Figure 4—figure supplement 1
Transcriptional inhibition does not affect the spatial organization of non-topologically associating domain (TAD) control regions.
(A) Comparison of TAD boundary and non-TAD distances for EGFR and MYC alleles in human bronchial epithelial cell (HBEC) and hTERT-HFFc6 fibroblast (HFF) based on transcriptional inhibition status. Histograms show allele-specific distance distributions from a representative dataset of a single experiment.
Figure 5 with 1 supplement
Transcription stimulation does not alter topologically associating domain (TAD) boundary interactions.

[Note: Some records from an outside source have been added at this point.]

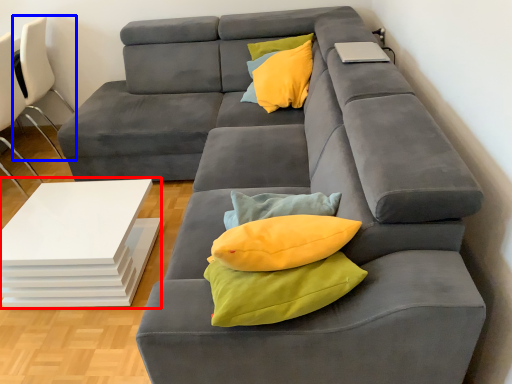 Question: Which object is closer to the camera taking this photo, table (highlighted by a red box) or chair (highlighted by a blue box)?

Choices:
 (A) table
 (B) chair

Answer: (A) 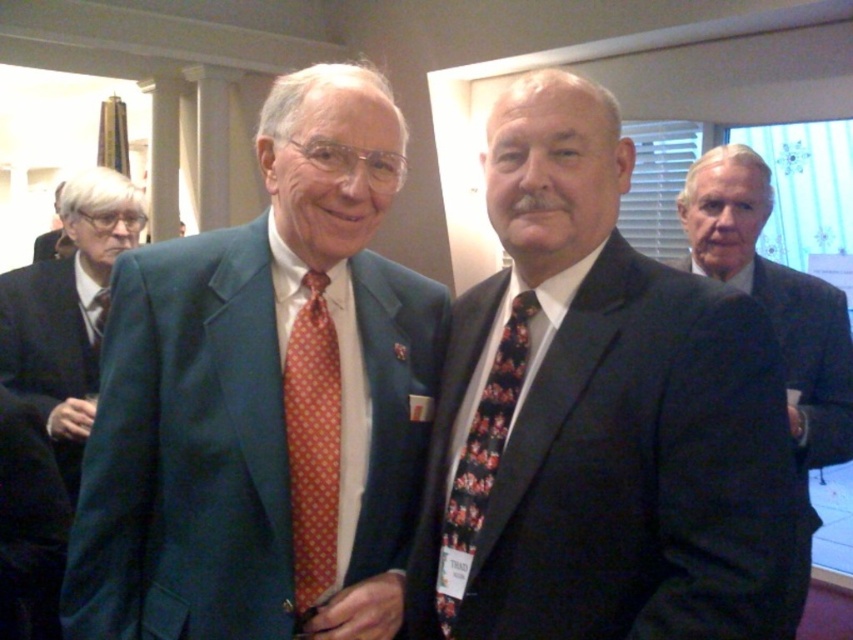 Does point (61, 310) lie in front of point (329, 323)?

No, (61, 310) is further to viewer.

Does matte black suit at left appear over orange dotted fabric tie at left?

Yes.

Between point (22, 371) and point (299, 579), which one is positioned in front?

Positioned in front is point (299, 579).

The width and height of the screenshot is (853, 640). I want to click on matte black suit at left, so click(67, 310).

Between matte black suit at left and matte black suit at upper left, which one has less height?

With less height is matte black suit at left.

Is matte black suit at left shorter than matte black suit at upper left?

Indeed, matte black suit at left has a lesser height compared to matte black suit at upper left.

Is point (59, 301) closer to viewer compared to point (68, 252)?

That is True.

Locate an element on the screen. matte black suit at left is located at coordinates (67, 310).

Which is more to the right, dark suit at center or black wool suit at right?

black wool suit at right

How much distance is there between dark suit at center and black wool suit at right?

40.91 centimeters

Find the location of `dark suit at center`. dark suit at center is located at coordinates (596, 417). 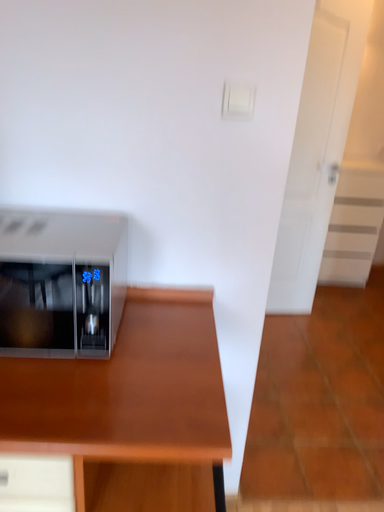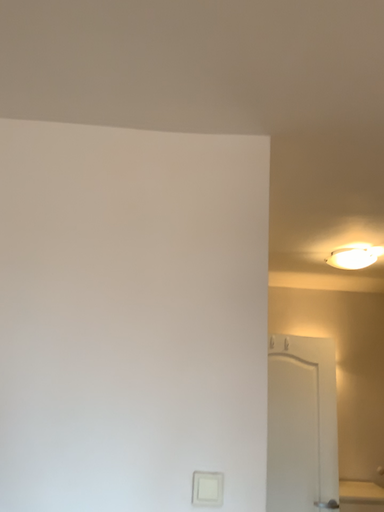 Question: How did the camera likely rotate when shooting the video?

Choices:
 (A) rotated upward
 (B) rotated downward

Answer: (A) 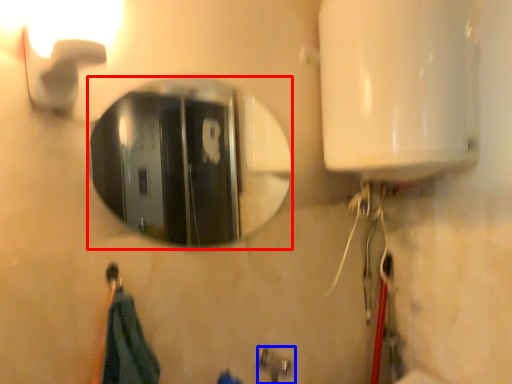 Question: Which point is further to the camera, mirror (highlighted by a red box) or plumbing fixture (highlighted by a blue box)?

Choices:
 (A) mirror
 (B) plumbing fixture

Answer: (B) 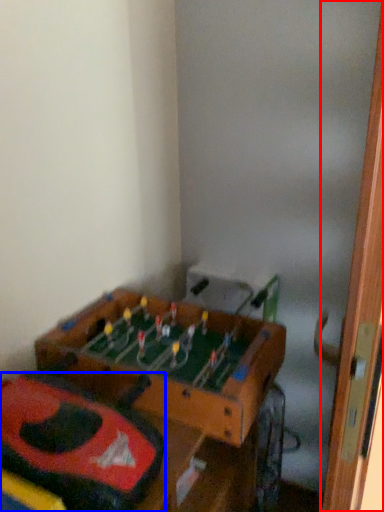 Question: Which point is further to the camera, door (highlighted by a red box) or kit (highlighted by a blue box)?

Choices:
 (A) door
 (B) kit

Answer: (B) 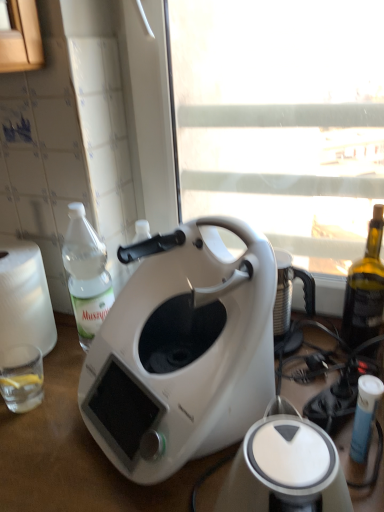 Where is `vacant area that lies between clear glass at lower left and clear plastic bottle at left`? vacant area that lies between clear glass at lower left and clear plastic bottle at left is located at coordinates (62, 377). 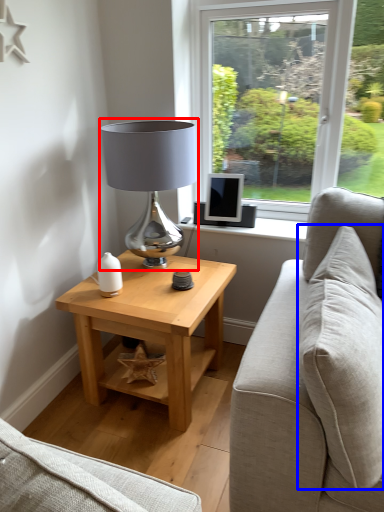 Question: Among these objects, which one is nearest to the camera, table lamp (highlighted by a red box) or pillow (highlighted by a blue box)?

Choices:
 (A) table lamp
 (B) pillow

Answer: (B) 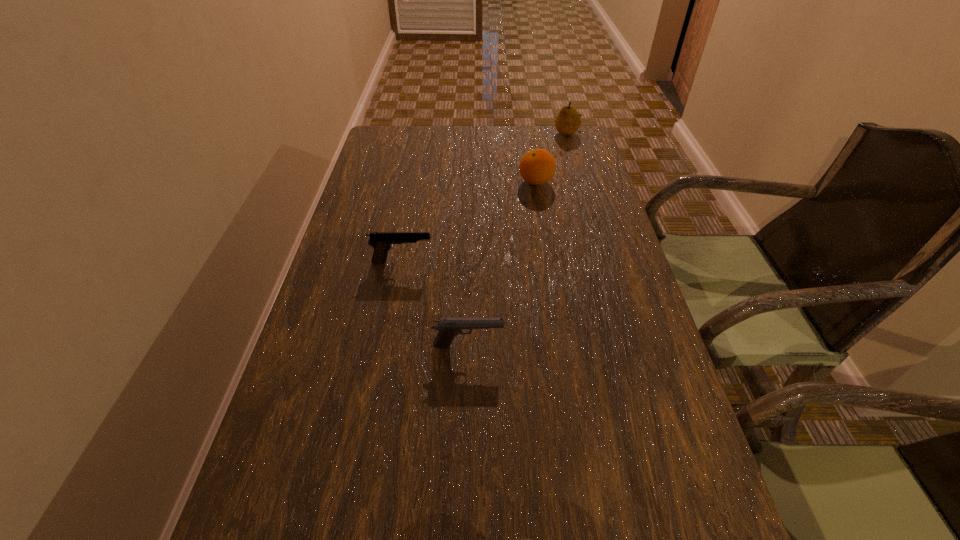 Where is `the farthest object`? This screenshot has height=540, width=960. the farthest object is located at coordinates click(567, 122).

Identify the location of the rightmost object. (567, 122).

Locate an element on the screen. This screenshot has width=960, height=540. the second farthest object is located at coordinates (537, 167).

You are a GUI agent. You are given a task and a screenshot of the screen. Output one action in this format:
    pyautogui.click(x=<x>, y=<y>)
    Task: Click on the farther pistol
    The image size is (960, 540).
    Given the screenshot: What is the action you would take?
    pyautogui.click(x=382, y=242)

Where is `the leftmost object`? The width and height of the screenshot is (960, 540). the leftmost object is located at coordinates (382, 242).

Where is `the right pistol`? The image size is (960, 540). the right pistol is located at coordinates (448, 328).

(A) Micro-C maps for the ERRFI1, FKBP5, and VARS2 TADs and neighboring regions, showing TAD boundaries (green, red) and equidistant non-TAD control regions (red, purple) in hTERT-HFFc6 fibroblast (HFF); corresponding probe positions are indicated. Interactions between the 5’ TAD boundaries and the 3’ TAD (yellow) or equidistant non-TAD control regions (gray) are highlighted, and total Micro-C contacts between regions are quantified, showing prominent contact frequency between ERRFI1, VARS2, and FKBP5 TAD boundaries, as well as the non-TAD region of ERRFI1. (B) Comparison of TAD boundary and non-TAD region distances for EGFR, MYC, ERRFI1, FKBP5, and VARS2 in human bronchial epithelial cells (HBECs) as measured by DNA HiFISH. Dot plots of the mean of median distances from two experiments (11,000–49,000 alleles per condition). Error bars represent SEM. Statistical significance was calculated using two-way ANOVA with Bonferroni correction: ****p<0.0001; **p<0.01; ns, not significant (p≥0.05). (C) Measurement of boundary distances. Distance distributions of ERRFI1, FKBP5, and VARS2 TADs in untreated and 2 hr dexamethasone (Dex)-treated HBEC. Between 2,500 and 6,000 alleles were analyzed per condition. Values represent an individual dataset from a single experiment representative of multiple experiments. Mann-Whitney U test p-values are indicated as follows: ns, not significant (p≥0.05).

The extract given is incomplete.